- [Stored data entries]
════════════════

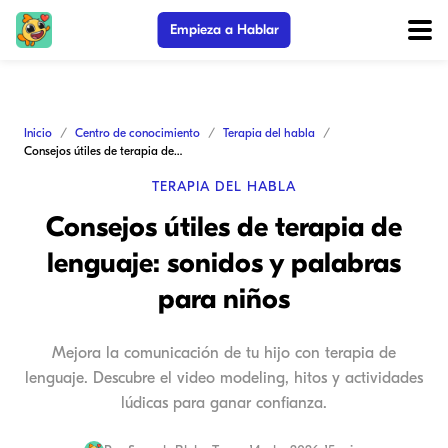
Empieza a Hablar
Inicio
Centro de conocimiento
Terapia del habla
Consejos útiles de terapia de lenguaje: sonidos y palabras para niños
TERAPIA DEL HABLA
Consejos útiles de terapia de
lenguaje: sonidos y palabras
para niños
Mejora la comunicación de tu hijo con terapia de
lenguaje. Descubre el video modeling, hitos y actividades
lúdicas para ganar confianza.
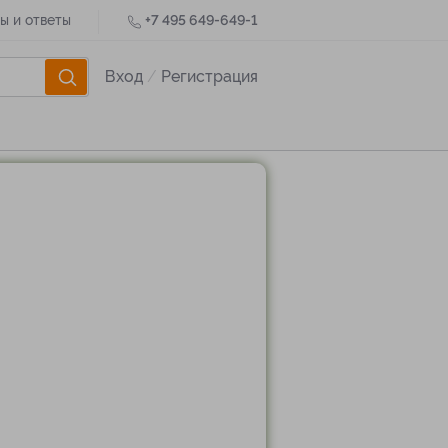
ы и ответы
+7 495 649-649-1
Вход
/
Регистрация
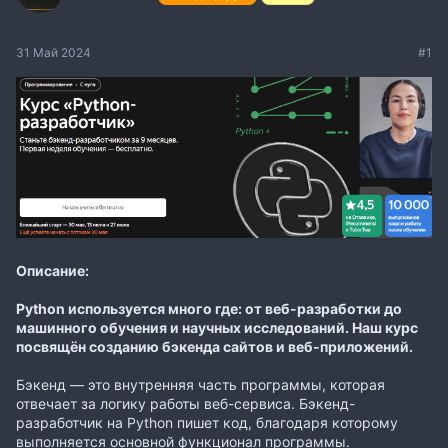
31 Май 2024
#1
Описание:
Python используется много где: от веб-разработки до
машинного обучения и научных исследований. Наш курс
посвящён созданию бэкенда сайтов и веб-приложений.
Бэкенд — это внутренняя часть программы, которая
отвечает за логику работы веб-сервиса. Бэкенд-
разработчик на Python пишет код, благодаря которому
выполняется основной функционал программы.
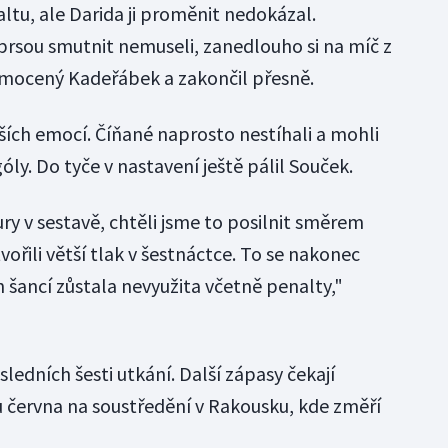
altu, ale Darida ji proměnit nedokázal.
prsou smutnit nemuseli, zanedlouho si na míč z
mocený Kadeřábek a zakončil přesně.
ších emocí. Číňané naprosto nestíhali a mohli
 góly. Do tyče v nastavení ještě pálil Souček.
ry v sestavě, chtěli jsme to posilnit směrem
ořili větší tlak v šestnáctce. To se nakonec
h šancí zůstala nevyužita včetně penalty,"
ledních šesti utkání. Další zápasy čekají
 června na soustředění v Rakousku, kde změří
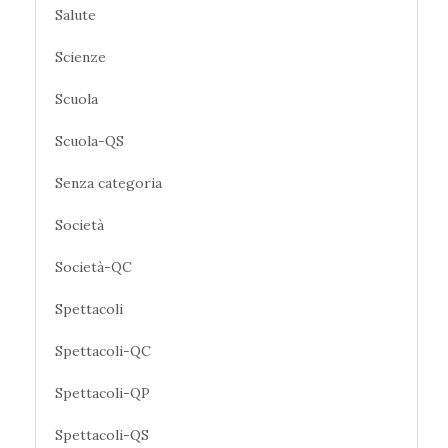
Salute
Scienze
Scuola
Scuola-QS
Senza categoria
Società
Società-QC
Spettacoli
Spettacoli-QC
Spettacoli-QP
Spettacoli-QS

════════════════

- [Work instruction]
Leaving out any pictures, write the records above out exactly as they are.

- [Solved exercise]
Empieza a Hablar
Inicio
Centro de conocimiento
Terapia del habla
Consejos útiles de terapia de lenguaje: sonidos y palabras para niños
TERAPIA DEL HABLA
Consejos útiles de terapia de
lenguaje: sonidos y palabras
para niños
Mejora la comunicación de tu hijo con terapia de
lenguaje. Descubre el video modeling, hitos y actividades
lúdicas para ganar confianza.
ы и ответы
+7 495 649-649-1
Вход
/
Регистрация
31 Май 2024
#1
Описание:
Python используется много где: от веб-разработки до
машинного обучения и научных исследований. Наш курс
посвящён созданию бэкенда сайтов и веб-приложений.
Бэкенд — это внутренняя часть программы, которая
отвечает за логику работы веб-сервиса. Бэкенд-
разработчик на Python пишет код, благодаря которому
выполняется основной функционал программы.
altu, ale Darida ji proměnit nedokázal.
prsou smutnit nemuseli, zanedlouho si na míč z
mocený Kadeřábek a zakončil přesně.
ších emocí. Číňané naprosto nestíhali a mohli
 góly. Do tyče v nastavení ještě pálil Souček.
ry v sestavě, chtěli jsme to posilnit směrem
ořili větší tlak v šestnáctce. To se nakonec
h šancí zůstala nevyužita včetně penalty,"
ledních šesti utkání. Další zápasy čekají
 června na soustředění v Rakousku, kde změří
Salute
Scienze
Scuola
Scuola-QS
Senza categoria
Società
Società-QC
Spettacoli
Spettacoli-QC
Spettacoli-QP
Spettacoli-QS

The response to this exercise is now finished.